EDITORIAL: Supervisors are party poopers
The recent kerfluffle by the Charlotte County Board of Supervisors over a catered dinner and a couple gift cards shows how organizations can be thrown completely off track by micromanaging bosses.
While it is a key responsibility of elected government leaders to keep a watch over the county’s finances and make sure taxpayer money is spent properly, some members of this board of supervisor’s idea of being fiscally responsible seems to be the equivalent of a family rationing toilet paper squares.
If you missed the discussion in the comments section of Facebook last week, let us catch you up. During its last meeting, the board of supervisors voted 6-1 to cut off county funds for gifts for employees, employee parties, holiday parties or employee celebrations. What a bunch of party poopers.
The new decree handed down from these esteemed leaders comes after a request from the sheriff’s office for reimbursement for a $1,275 catering bill for a retirement party for three sheriff’s department employees.
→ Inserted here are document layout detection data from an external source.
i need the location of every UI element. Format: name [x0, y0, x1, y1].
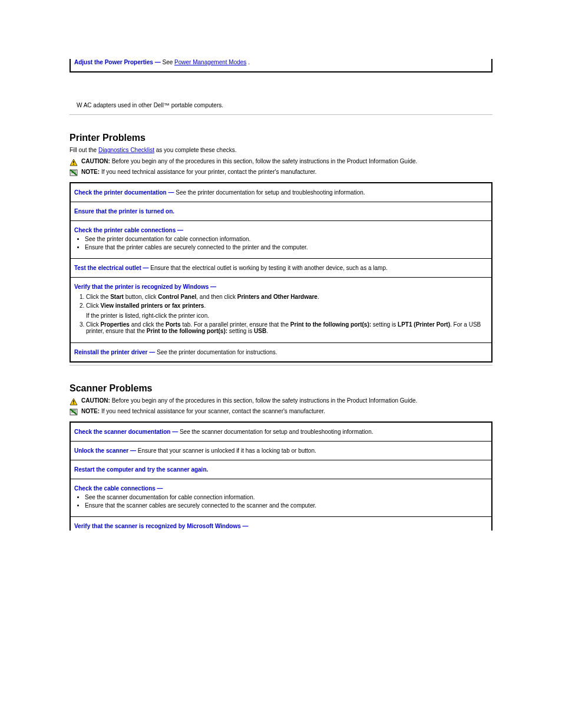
cell-body: Ensure that your scanner is unlocked if …	[138, 447, 316, 454]
cell-title: Restart the computer and try the scanner…	[74, 466, 208, 473]
cell-title: Check the printer documentation —	[74, 189, 174, 196]
table-row: Restart the computer and try the scanner…	[70, 460, 492, 479]
cell-title: Check the scanner documentation —	[74, 429, 178, 435]
ac-adapter-note: W AC adapters used in other Dell™ portab…	[77, 102, 492, 108]
table-row: Check the scanner documentation — See th…	[70, 422, 492, 442]
svg-rect-9	[73, 403, 74, 404]
table-row: Reinstall the printer driver — See the p…	[70, 343, 492, 363]
table-row: Verify that the printer is recognized by…	[70, 278, 492, 343]
cell-title: Check the cable connections —	[74, 485, 163, 492]
printer-note-row: NOTE: If you need technical assistance f…	[70, 169, 492, 176]
scanner-caution-row: CAUTION: Before you begin any of the pro…	[70, 397, 492, 406]
table-row: Check the printer cable connections — Se…	[70, 221, 492, 259]
fill-prefix: Fill out the	[70, 147, 98, 153]
adjust-power-period: .	[248, 59, 250, 65]
list-item: Ensure that the printer cables are secur…	[85, 244, 488, 251]
cell-title: Unlock the scanner —	[74, 447, 136, 454]
cell-title: Verify that the scanner is recognized by…	[74, 523, 249, 529]
cell-body: Ensure that the electrical outlet is wor…	[150, 265, 387, 271]
scanner-trouble-table: Check the scanner documentation — See th…	[70, 421, 492, 531]
printer-problems-heading: Printer Problems	[70, 133, 492, 143]
caution-label: CAUTION:	[81, 397, 112, 404]
note-icon	[70, 169, 78, 176]
list-item: Click View installed printers or fax pri…	[86, 302, 488, 319]
note-body: If you need technical assistance for you…	[101, 169, 316, 175]
diagnostics-checklist-link[interactable]: Diagnostics Checklist	[98, 147, 154, 153]
note-body: If you need technical assistance for you…	[101, 408, 325, 414]
cell-title: Verify that the printer is recognized by…	[74, 284, 216, 290]
table-row: Verify that the scanner is recognized by…	[70, 517, 492, 531]
table-row: Ensure that the printer is turned on.	[70, 202, 492, 221]
divider	[70, 365, 492, 365]
caution-body: Before you begin any of the procedures i…	[112, 397, 418, 404]
list-item: Click Properties and click the Ports tab…	[86, 321, 488, 334]
cell-title: Reinstall the printer driver —	[74, 349, 155, 355]
scanner-note-row: NOTE: If you need technical assistance f…	[70, 408, 492, 416]
scanner-note-text: NOTE: If you need technical assistance f…	[81, 408, 325, 414]
cell-body: See the printer documentation for instru…	[157, 349, 277, 355]
scanner-caution-text: CAUTION: Before you begin any of the pro…	[81, 397, 417, 404]
printer-caution-text: CAUTION: Before you begin any of the pro…	[81, 158, 417, 164]
caution-icon	[70, 158, 78, 166]
table-row: Unlock the scanner — Ensure that your sc…	[70, 442, 492, 460]
cell-body: See the scanner documentation for setup …	[180, 429, 373, 435]
table-row: Test the electrical outlet — Ensure that…	[70, 259, 492, 278]
printer-caution-row: CAUTION: Before you begin any of the pro…	[70, 158, 492, 166]
cell-title: Check the printer cable connections —	[74, 227, 183, 233]
printer-note-text: NOTE: If you need technical assistance f…	[81, 169, 316, 175]
list-item: Ensure that the scanner cables are secur…	[85, 502, 488, 509]
list-item: See the scanner documentation for cable …	[85, 494, 488, 500]
svg-rect-8	[73, 400, 74, 403]
list-item: Click the Start button, click Control Pa…	[86, 294, 488, 300]
fill-suffix: as you complete these checks.	[156, 147, 237, 153]
svg-rect-1	[73, 161, 74, 163]
power-management-modes-link[interactable]: Power Management Modes	[174, 59, 246, 65]
cell-title: Ensure that the printer is turned on.	[74, 208, 174, 215]
scanner-problems-heading: Scanner Problems	[70, 383, 492, 394]
printer-fill-line: Fill out the Diagnostics Checklist as yo…	[70, 147, 492, 153]
divider	[70, 114, 492, 115]
table-row: Check the cable connections — See the sc…	[70, 479, 492, 517]
adjust-power-see: See	[162, 59, 174, 65]
top-trailing-box: Adjust the Power Properties — See Power …	[70, 59, 492, 73]
note-label: NOTE:	[81, 169, 101, 175]
cell-title: Test the electrical outlet —	[74, 265, 149, 271]
note-icon	[70, 408, 78, 416]
caution-label: CAUTION:	[81, 158, 112, 164]
table-row: Check the printer documentation — See th…	[70, 183, 492, 202]
caution-icon	[70, 397, 78, 406]
cell-body: See the printer documentation for setup …	[176, 189, 365, 196]
adjust-power-title: Adjust the Power Properties —	[74, 59, 161, 65]
printer-trouble-table: Check the printer documentation — See th…	[70, 182, 492, 363]
list-item: See the printer documentation for cable …	[85, 236, 488, 242]
caution-body: Before you begin any of the procedures i…	[112, 158, 418, 164]
note-label: NOTE:	[81, 408, 101, 414]
svg-rect-2	[73, 164, 74, 164]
There were also two gift cards of $100 and a gift card of $300 the office asked to be reimbursed.
The attempt by the sheriff’s office to recognize and thank these three employees has unfortunately been turned into a political football by the board of supervisors who, before considering a request from the school board for almost $1 million in school renovation costs, have gotten hung up on a bill for $1,775.
Instead of taking advantage of an opportunity to celebrate and send these long-time law enforcement employees off with a fond farewell, the board’s ultra-fiscal conservative paranoia has resulted in a community divided and a board that looks cheap.
Only Vice-Chairman Gary Walker, who voted against the party ban, got it right.
“We have many good, hard-working people, mostly making less than they deserve for many years, and I think a decent gift is the least we should do for them when they retire,” he said after the meeting.
The board of supervisors has basically told its employees they are not worthy of a party and a gift card when they finally decide to retire after many years of service to Charlotte County.
Hopefully the supervisors will reconsider this policy and come up with a fair and equitable way to honor retirees who dedicate their lives in service of the county.
The supervisors need to leave managing county employees to the county administrator. Micromanaging supervisors never last long enough to receive a retirement party.